Task description —
The word "Create" marks the lines to find; copy every such line from the data below.

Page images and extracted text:
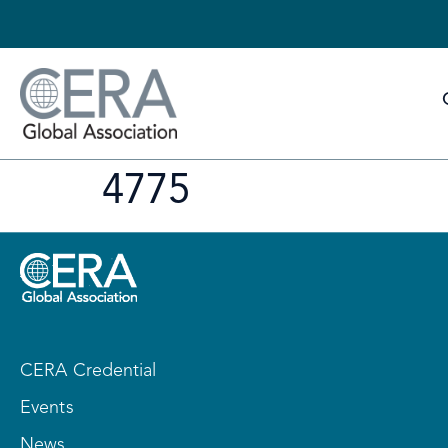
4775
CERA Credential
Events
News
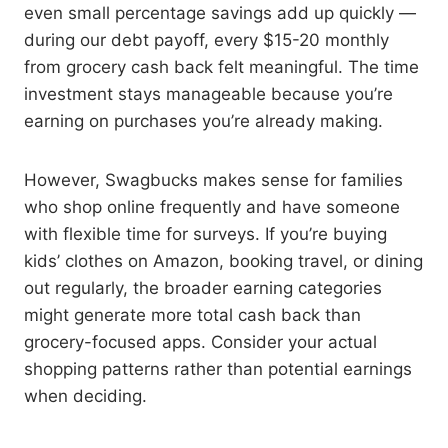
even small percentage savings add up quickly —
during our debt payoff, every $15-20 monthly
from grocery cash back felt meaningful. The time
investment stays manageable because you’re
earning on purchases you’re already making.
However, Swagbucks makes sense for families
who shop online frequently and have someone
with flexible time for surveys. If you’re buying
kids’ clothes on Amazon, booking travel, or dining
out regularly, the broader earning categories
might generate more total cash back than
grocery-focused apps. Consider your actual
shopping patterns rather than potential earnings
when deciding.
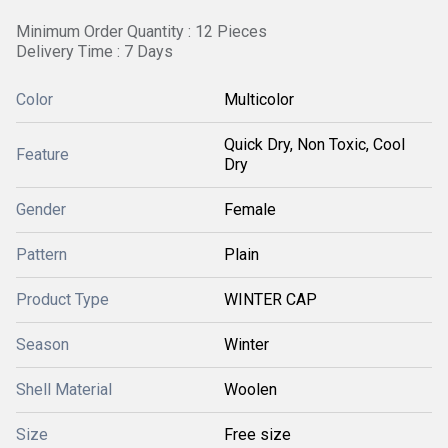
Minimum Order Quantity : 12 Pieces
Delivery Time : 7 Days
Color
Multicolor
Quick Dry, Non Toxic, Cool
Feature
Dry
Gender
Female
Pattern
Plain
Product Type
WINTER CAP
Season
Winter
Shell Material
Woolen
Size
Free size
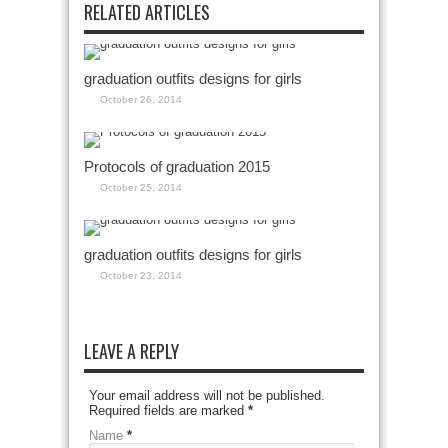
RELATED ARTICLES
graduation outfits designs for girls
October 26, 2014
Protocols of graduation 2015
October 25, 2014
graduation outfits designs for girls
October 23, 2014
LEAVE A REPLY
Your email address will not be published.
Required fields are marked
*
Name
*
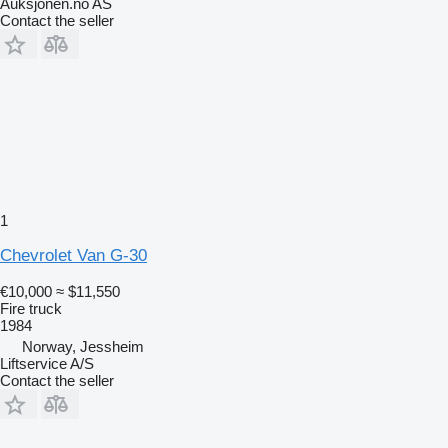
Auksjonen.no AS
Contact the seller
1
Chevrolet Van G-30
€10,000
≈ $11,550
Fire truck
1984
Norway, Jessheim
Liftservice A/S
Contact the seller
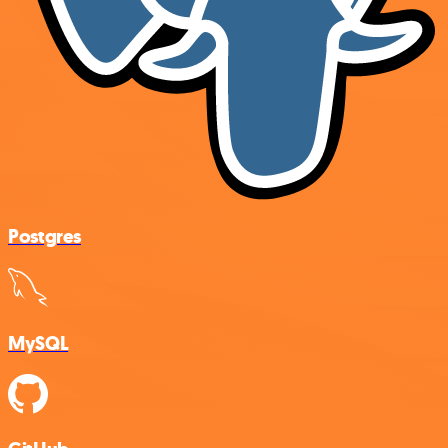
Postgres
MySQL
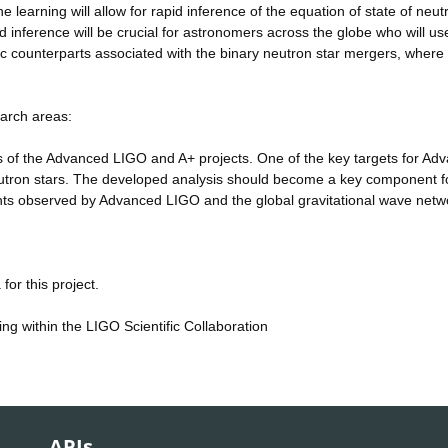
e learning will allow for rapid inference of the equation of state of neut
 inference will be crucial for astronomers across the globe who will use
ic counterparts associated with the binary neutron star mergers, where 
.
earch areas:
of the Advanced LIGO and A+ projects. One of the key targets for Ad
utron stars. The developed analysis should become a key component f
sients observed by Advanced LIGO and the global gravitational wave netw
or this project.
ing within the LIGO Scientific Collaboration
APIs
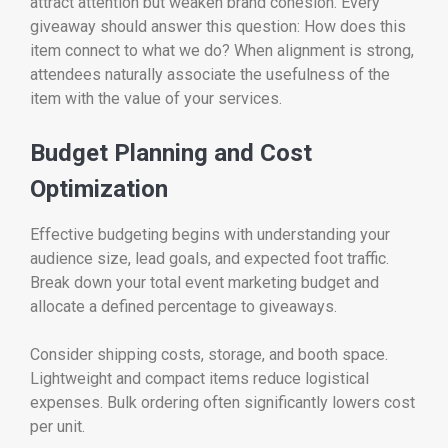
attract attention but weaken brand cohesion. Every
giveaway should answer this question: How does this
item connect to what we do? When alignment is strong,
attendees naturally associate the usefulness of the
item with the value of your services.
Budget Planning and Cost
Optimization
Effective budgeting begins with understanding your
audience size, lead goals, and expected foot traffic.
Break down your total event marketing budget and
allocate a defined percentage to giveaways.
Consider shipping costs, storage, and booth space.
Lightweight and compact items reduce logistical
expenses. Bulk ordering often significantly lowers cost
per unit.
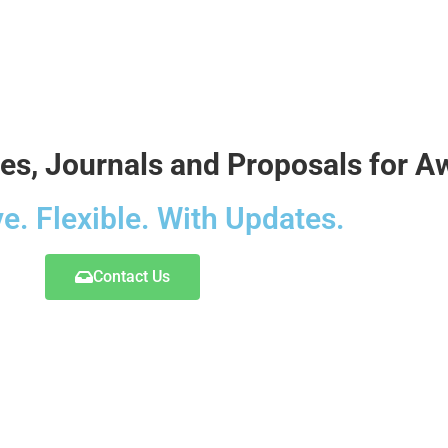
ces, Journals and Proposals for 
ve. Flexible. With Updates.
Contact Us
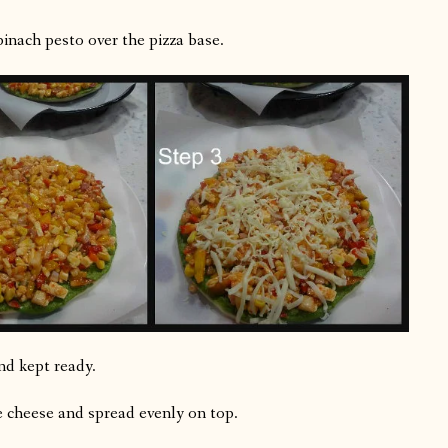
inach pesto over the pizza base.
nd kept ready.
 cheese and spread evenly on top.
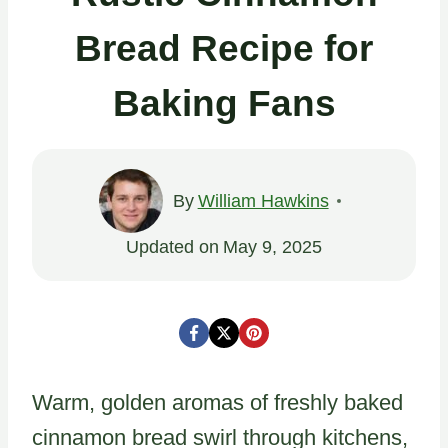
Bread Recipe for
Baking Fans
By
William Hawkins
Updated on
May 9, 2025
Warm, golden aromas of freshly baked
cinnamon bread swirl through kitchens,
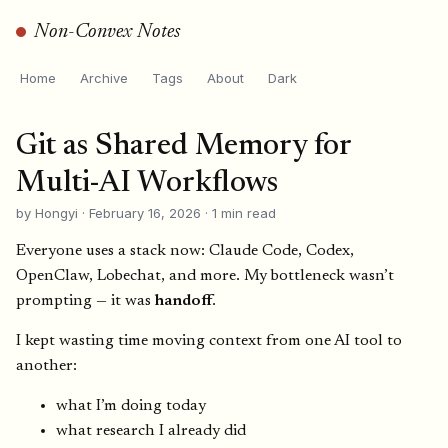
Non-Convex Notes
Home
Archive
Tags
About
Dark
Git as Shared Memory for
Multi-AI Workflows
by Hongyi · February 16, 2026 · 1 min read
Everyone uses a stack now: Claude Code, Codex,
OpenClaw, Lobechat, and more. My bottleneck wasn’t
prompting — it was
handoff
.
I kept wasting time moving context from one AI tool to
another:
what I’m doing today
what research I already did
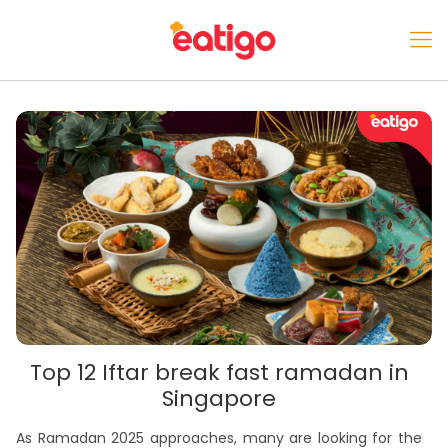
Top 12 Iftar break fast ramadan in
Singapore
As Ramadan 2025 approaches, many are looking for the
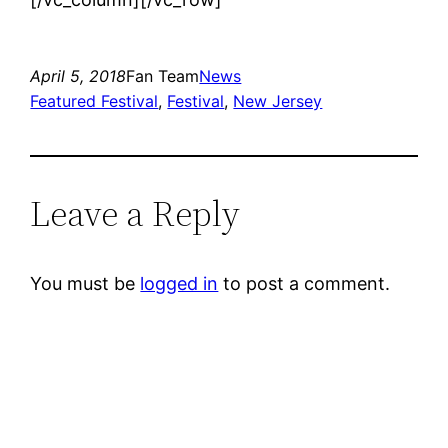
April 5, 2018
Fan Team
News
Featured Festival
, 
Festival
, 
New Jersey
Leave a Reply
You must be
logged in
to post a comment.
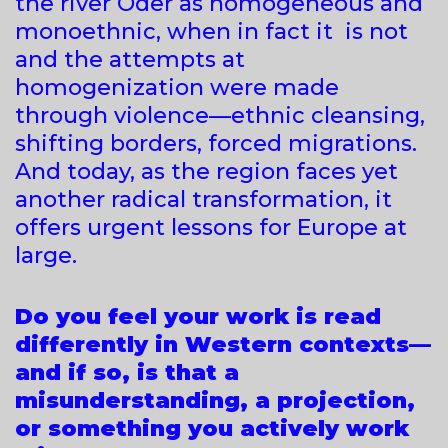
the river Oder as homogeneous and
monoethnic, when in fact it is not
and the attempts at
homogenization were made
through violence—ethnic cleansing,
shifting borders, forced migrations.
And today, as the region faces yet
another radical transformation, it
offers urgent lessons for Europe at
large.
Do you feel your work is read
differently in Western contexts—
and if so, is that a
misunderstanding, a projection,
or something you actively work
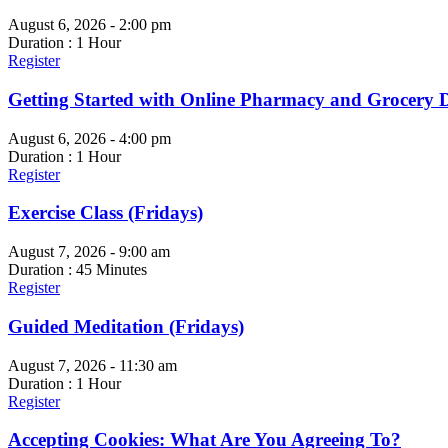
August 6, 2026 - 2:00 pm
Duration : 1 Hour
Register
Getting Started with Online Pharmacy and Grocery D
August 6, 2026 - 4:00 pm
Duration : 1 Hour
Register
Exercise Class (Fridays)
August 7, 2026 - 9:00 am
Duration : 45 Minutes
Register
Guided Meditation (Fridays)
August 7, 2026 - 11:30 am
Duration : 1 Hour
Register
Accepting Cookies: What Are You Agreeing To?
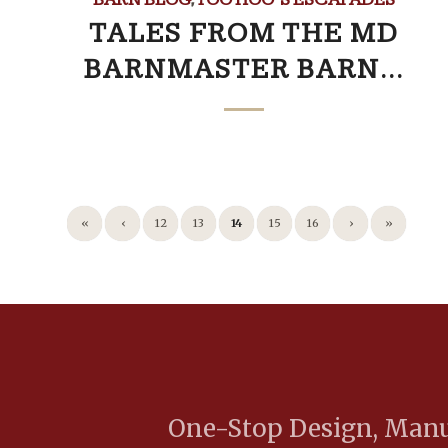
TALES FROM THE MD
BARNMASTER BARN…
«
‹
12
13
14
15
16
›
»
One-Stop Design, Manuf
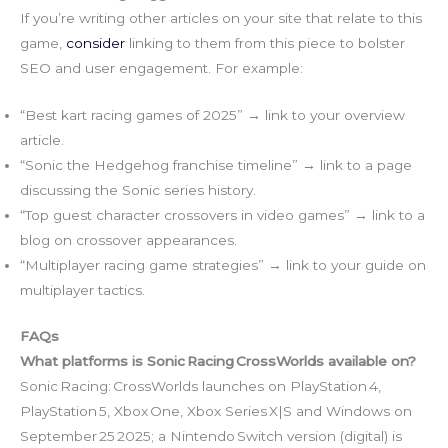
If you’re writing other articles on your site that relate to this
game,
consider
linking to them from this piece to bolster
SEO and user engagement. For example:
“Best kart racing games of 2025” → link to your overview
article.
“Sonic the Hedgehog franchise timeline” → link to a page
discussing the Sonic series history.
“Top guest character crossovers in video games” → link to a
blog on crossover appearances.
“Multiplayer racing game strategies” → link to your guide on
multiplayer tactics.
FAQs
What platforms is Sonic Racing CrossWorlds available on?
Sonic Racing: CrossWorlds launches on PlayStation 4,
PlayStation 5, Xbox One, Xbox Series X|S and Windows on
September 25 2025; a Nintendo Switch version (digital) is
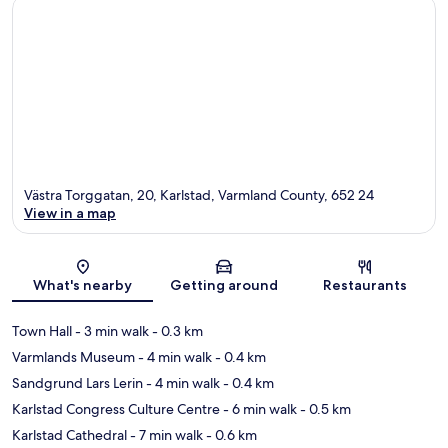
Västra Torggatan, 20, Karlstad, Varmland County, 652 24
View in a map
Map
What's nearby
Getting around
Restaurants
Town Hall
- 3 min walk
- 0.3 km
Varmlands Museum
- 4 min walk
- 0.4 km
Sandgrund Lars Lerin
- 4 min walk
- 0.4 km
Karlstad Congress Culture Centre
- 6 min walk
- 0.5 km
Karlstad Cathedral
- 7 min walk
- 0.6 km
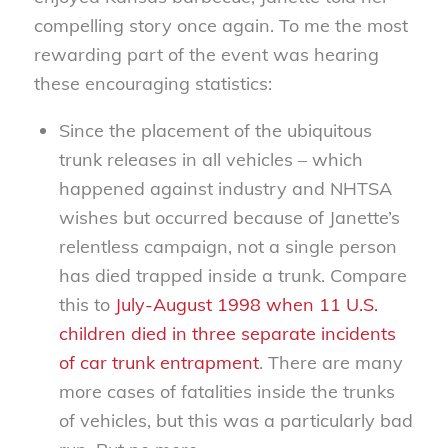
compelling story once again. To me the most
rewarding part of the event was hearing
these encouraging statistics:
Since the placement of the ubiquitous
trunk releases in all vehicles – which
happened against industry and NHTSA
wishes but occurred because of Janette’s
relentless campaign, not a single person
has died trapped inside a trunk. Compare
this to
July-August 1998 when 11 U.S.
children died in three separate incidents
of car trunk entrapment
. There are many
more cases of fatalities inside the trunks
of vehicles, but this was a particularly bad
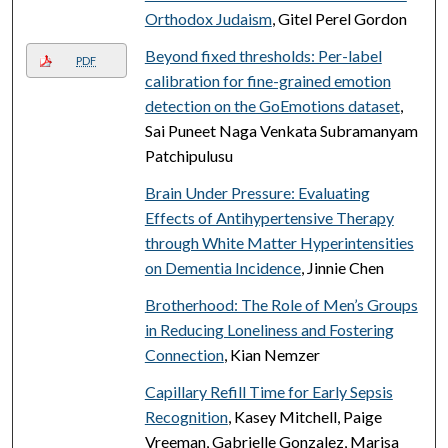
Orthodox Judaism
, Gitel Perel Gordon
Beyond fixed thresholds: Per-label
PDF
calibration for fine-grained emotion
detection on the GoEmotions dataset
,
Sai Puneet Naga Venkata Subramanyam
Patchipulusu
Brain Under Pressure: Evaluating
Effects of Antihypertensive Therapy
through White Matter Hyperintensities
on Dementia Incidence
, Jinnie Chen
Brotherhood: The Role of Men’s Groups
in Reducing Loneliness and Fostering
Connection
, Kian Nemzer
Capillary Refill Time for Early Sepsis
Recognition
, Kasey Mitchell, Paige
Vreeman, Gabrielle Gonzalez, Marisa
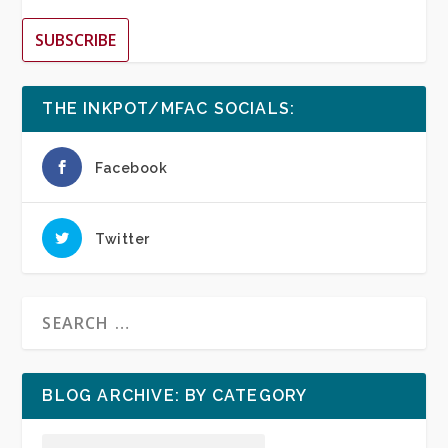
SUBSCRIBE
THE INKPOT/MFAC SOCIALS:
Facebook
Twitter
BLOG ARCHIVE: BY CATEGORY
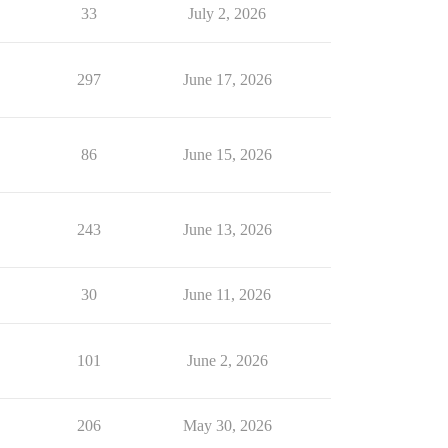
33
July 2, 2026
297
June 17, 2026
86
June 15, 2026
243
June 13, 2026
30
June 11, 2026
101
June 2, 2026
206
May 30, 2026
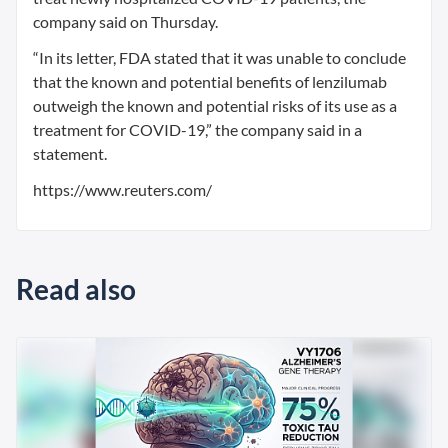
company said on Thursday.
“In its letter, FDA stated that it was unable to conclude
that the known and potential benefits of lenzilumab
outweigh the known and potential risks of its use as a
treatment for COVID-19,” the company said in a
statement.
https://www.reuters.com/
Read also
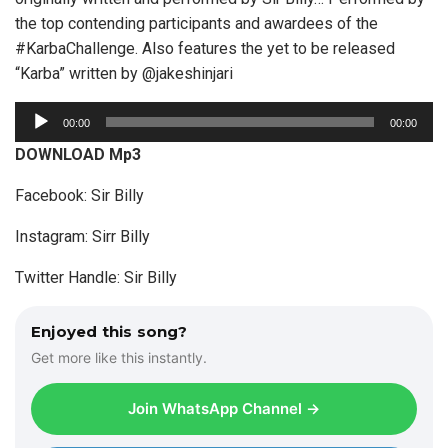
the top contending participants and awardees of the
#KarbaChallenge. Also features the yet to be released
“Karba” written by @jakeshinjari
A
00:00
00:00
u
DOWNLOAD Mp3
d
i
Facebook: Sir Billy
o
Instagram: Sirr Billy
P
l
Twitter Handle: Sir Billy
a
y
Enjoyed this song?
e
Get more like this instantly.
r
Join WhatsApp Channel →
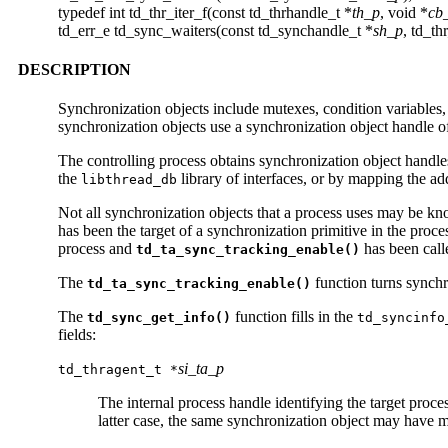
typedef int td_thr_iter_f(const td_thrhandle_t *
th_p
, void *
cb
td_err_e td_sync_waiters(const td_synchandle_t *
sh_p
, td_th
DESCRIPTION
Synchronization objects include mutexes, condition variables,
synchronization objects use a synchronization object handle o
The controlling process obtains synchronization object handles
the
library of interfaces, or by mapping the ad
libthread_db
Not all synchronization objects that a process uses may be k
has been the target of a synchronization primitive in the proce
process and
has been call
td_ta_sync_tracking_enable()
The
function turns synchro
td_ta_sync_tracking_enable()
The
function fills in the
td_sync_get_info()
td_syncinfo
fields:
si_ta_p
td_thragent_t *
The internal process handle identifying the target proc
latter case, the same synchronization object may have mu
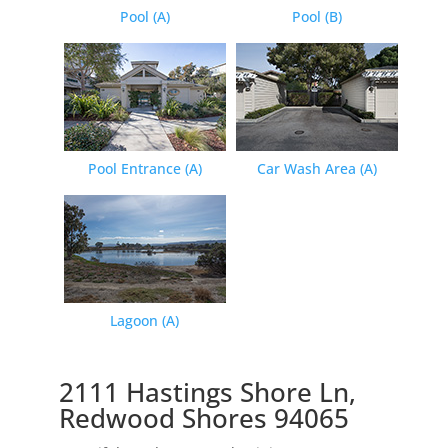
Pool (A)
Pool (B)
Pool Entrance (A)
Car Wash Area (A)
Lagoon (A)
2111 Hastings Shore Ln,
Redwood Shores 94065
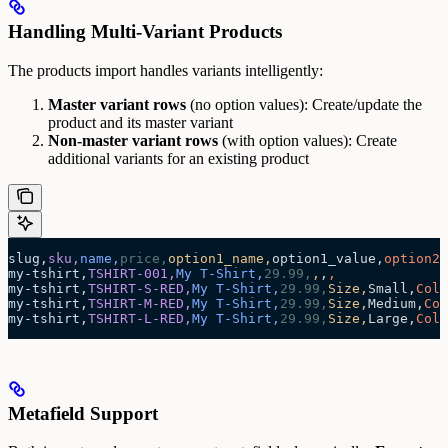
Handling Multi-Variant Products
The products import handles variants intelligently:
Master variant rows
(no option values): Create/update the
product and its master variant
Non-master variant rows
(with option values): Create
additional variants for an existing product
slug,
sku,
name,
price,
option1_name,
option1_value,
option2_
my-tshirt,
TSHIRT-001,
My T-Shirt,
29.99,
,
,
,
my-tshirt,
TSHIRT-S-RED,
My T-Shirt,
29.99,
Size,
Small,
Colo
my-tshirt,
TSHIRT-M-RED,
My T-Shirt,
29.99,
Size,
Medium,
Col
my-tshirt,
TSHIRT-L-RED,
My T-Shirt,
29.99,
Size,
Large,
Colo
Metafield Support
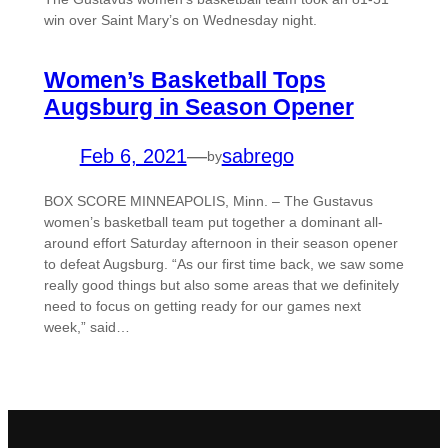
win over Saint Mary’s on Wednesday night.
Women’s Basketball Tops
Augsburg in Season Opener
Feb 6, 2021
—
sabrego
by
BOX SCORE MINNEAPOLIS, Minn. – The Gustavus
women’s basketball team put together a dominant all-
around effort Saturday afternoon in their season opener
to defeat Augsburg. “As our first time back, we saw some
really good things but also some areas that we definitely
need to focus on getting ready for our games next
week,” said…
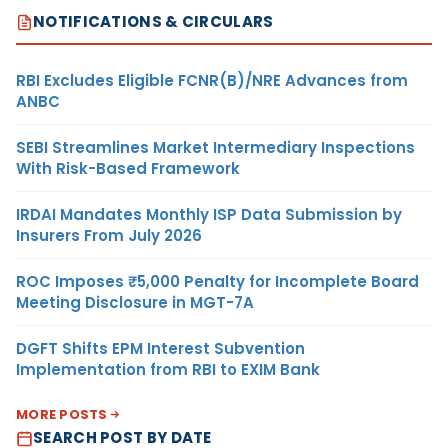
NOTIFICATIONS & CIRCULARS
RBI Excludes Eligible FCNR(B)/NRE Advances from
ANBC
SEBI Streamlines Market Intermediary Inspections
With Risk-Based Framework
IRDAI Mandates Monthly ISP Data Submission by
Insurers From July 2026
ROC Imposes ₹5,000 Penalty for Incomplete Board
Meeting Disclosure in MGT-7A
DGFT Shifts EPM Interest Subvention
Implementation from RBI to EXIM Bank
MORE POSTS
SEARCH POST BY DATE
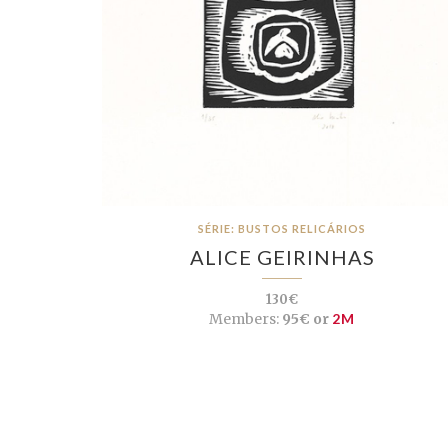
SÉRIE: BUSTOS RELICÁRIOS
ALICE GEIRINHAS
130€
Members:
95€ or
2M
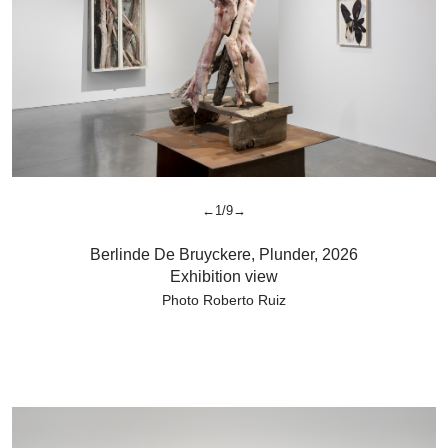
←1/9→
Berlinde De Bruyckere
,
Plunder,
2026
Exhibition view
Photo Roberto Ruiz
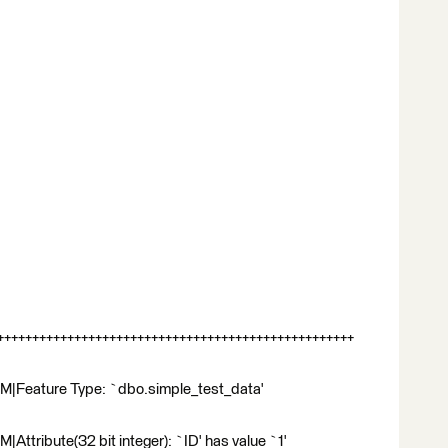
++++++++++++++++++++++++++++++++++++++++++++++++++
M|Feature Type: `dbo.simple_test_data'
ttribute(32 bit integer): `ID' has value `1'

Your solution —
(no option values): Create/update the
(with option values): Create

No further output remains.